→ **Instructions to follow**: Go through the data below and copy each line where the word "from" occurs.

→ **Supplied records**:
__________
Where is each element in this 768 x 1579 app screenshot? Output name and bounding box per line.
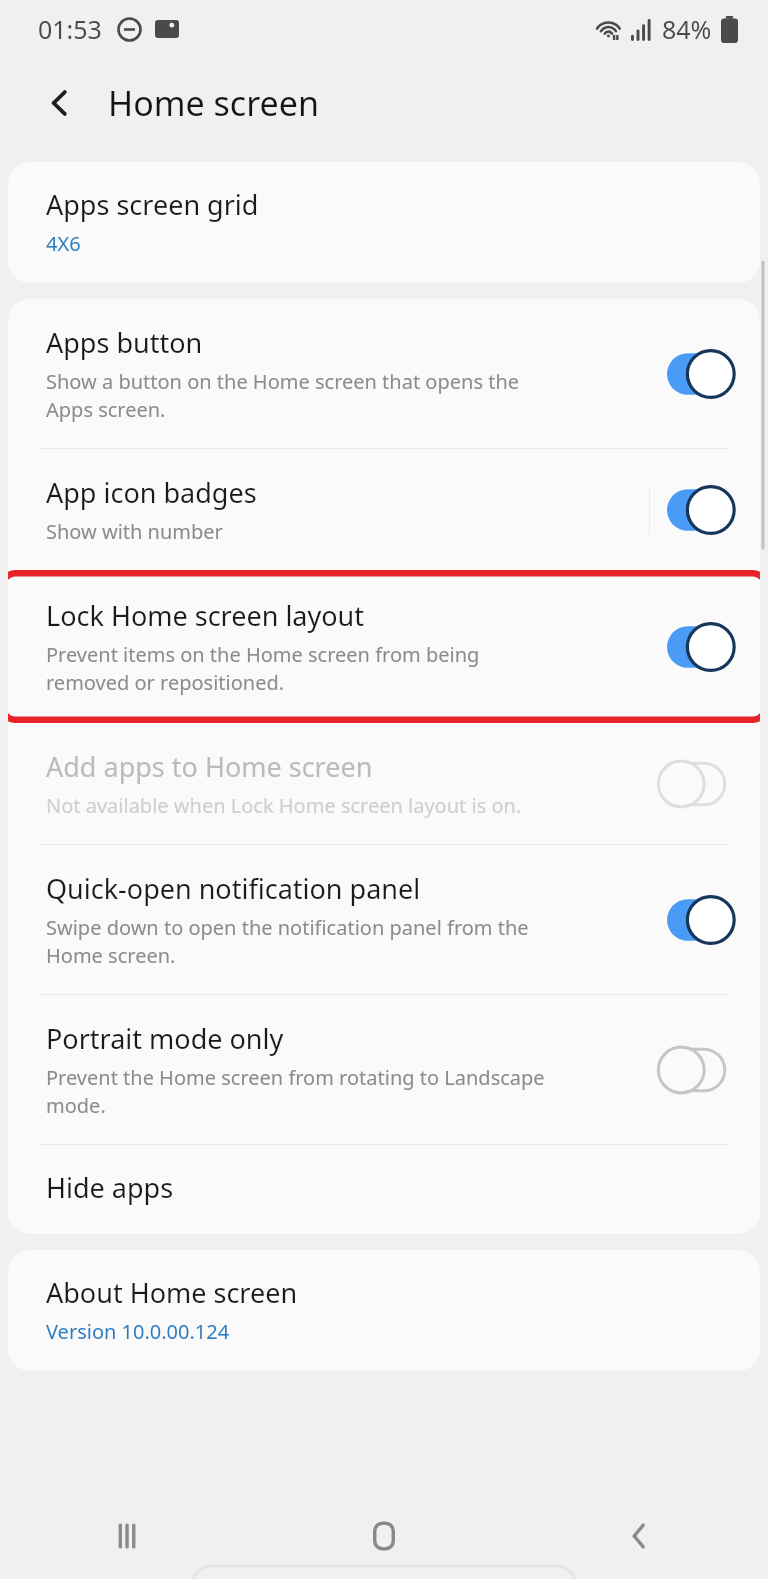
button[interactable]: Switch off bbox=[664, 758, 740, 810]
staticText: Not available when Lock Home screen layo… bbox=[46, 792, 522, 819]
button[interactable]: Portrait mode only bbox=[8, 995, 760, 1144]
button[interactable]: Switch on bbox=[664, 348, 740, 400]
button[interactable]: Apps button bbox=[8, 299, 760, 448]
button[interactable]: Home bbox=[355, 1507, 413, 1565]
staticText: Portrait mode only bbox=[46, 1020, 284, 1057]
button[interactable]: Recent apps bbox=[99, 1507, 157, 1565]
button[interactable]: Hide apps bbox=[8, 1145, 760, 1234]
button[interactable]: Add apps to Home screen bbox=[8, 723, 760, 844]
button[interactable]: Quick-open notification panel bbox=[8, 845, 760, 994]
staticText: About Home screen bbox=[46, 1274, 298, 1311]
button[interactable]: App icon badges bbox=[8, 449, 760, 570]
staticText: Lock Home screen layout bbox=[46, 597, 365, 634]
button[interactable]: Apps screen grid bbox=[8, 162, 760, 283]
staticText: Hide apps bbox=[46, 1169, 174, 1206]
button[interactable]: Switch on bbox=[664, 894, 740, 946]
staticText: Version 10.0.00.124 bbox=[46, 1318, 230, 1345]
button[interactable]: Switch off bbox=[664, 1044, 740, 1096]
staticText: 01:53 bbox=[38, 12, 102, 46]
staticText: Swipe down to open the notification pane… bbox=[46, 914, 529, 969]
staticText: Apps button bbox=[46, 324, 203, 361]
staticText: 84% bbox=[662, 12, 712, 46]
staticText: Prevent items on the Home screen from be… bbox=[46, 641, 480, 696]
button[interactable]: About Home screen bbox=[8, 1250, 760, 1371]
staticText: 4X6 bbox=[46, 230, 81, 257]
staticText: Show with number bbox=[46, 518, 223, 545]
button[interactable]: Switch on bbox=[664, 621, 740, 673]
staticText: Show a button on the Home screen that op… bbox=[46, 368, 520, 423]
button[interactable]: Switch on bbox=[664, 484, 740, 536]
staticText: Home screen bbox=[108, 80, 319, 126]
staticText: App icon badges bbox=[46, 474, 257, 511]
button[interactable]: Navigate up bbox=[32, 75, 88, 131]
staticText: Add apps to Home screen bbox=[46, 748, 373, 785]
staticText: Prevent the Home screen from rotating to… bbox=[46, 1064, 545, 1119]
button[interactable]: Back bbox=[611, 1507, 669, 1565]
staticText: Apps screen grid bbox=[46, 186, 259, 223]
button[interactable]: Lock Home screen layout bbox=[8, 570, 760, 723]
staticText: Quick-open notification panel bbox=[46, 870, 421, 907]
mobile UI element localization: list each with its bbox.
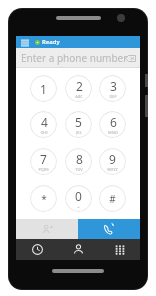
staticText: * <box>41 192 47 206</box>
button[interactable]: 6 <box>99 111 126 138</box>
staticText: 7 <box>40 151 47 167</box>
staticText: 3 <box>110 78 117 94</box>
staticText: 9 <box>109 151 116 167</box>
staticText: 2 <box>76 78 83 94</box>
button[interactable]: 9 <box>99 148 126 175</box>
button[interactable]: 0 <box>65 185 92 212</box>
button[interactable]: 1 <box>30 75 57 102</box>
staticText: Ready <box>42 38 60 46</box>
button[interactable]: # <box>99 185 126 212</box>
button[interactable]: 8 <box>65 148 92 175</box>
button[interactable]: Backspace <box>123 51 137 65</box>
button[interactable]: 4 <box>30 111 57 138</box>
staticText: 5 <box>75 114 82 130</box>
staticText: 6 <box>110 114 117 130</box>
staticText: 0 <box>75 188 82 204</box>
button[interactable]: 2 <box>65 75 92 102</box>
staticText: + <box>77 204 80 209</box>
staticText: DEF <box>109 94 117 99</box>
button[interactable]: Contacts <box>58 239 99 260</box>
button[interactable]: 3 <box>99 75 126 102</box>
button[interactable]: Recents <box>16 239 58 260</box>
staticText: # <box>109 192 116 206</box>
staticText: WXYZ <box>107 167 118 172</box>
button[interactable]: 7 <box>30 148 57 175</box>
button[interactable]: * <box>30 185 57 212</box>
staticText: JKL <box>76 130 82 135</box>
staticText: 1 <box>40 81 47 97</box>
button[interactable]: Call <box>78 219 140 239</box>
button[interactable]: 5 <box>65 111 92 138</box>
staticText: Enter a phone number <box>21 51 128 65</box>
staticText: GHI <box>40 130 48 135</box>
staticText: MNO <box>108 130 118 135</box>
button[interactable]: Menu <box>19 37 30 48</box>
staticText: ABC <box>75 94 83 99</box>
staticText: 4 <box>41 114 48 130</box>
staticText: TUV <box>75 167 83 172</box>
button[interactable]: Enter a phone number <box>16 48 140 68</box>
staticText: 8 <box>76 151 83 167</box>
button[interactable]: Dialpad <box>99 239 140 260</box>
staticText: PQRS <box>38 167 49 172</box>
__________
→ **Result**:
staticText: Prevent items on the Home screen from be… bbox=[46, 641, 480, 696]
staticText: Prevent the Home screen from rotating to… bbox=[46, 1064, 545, 1119]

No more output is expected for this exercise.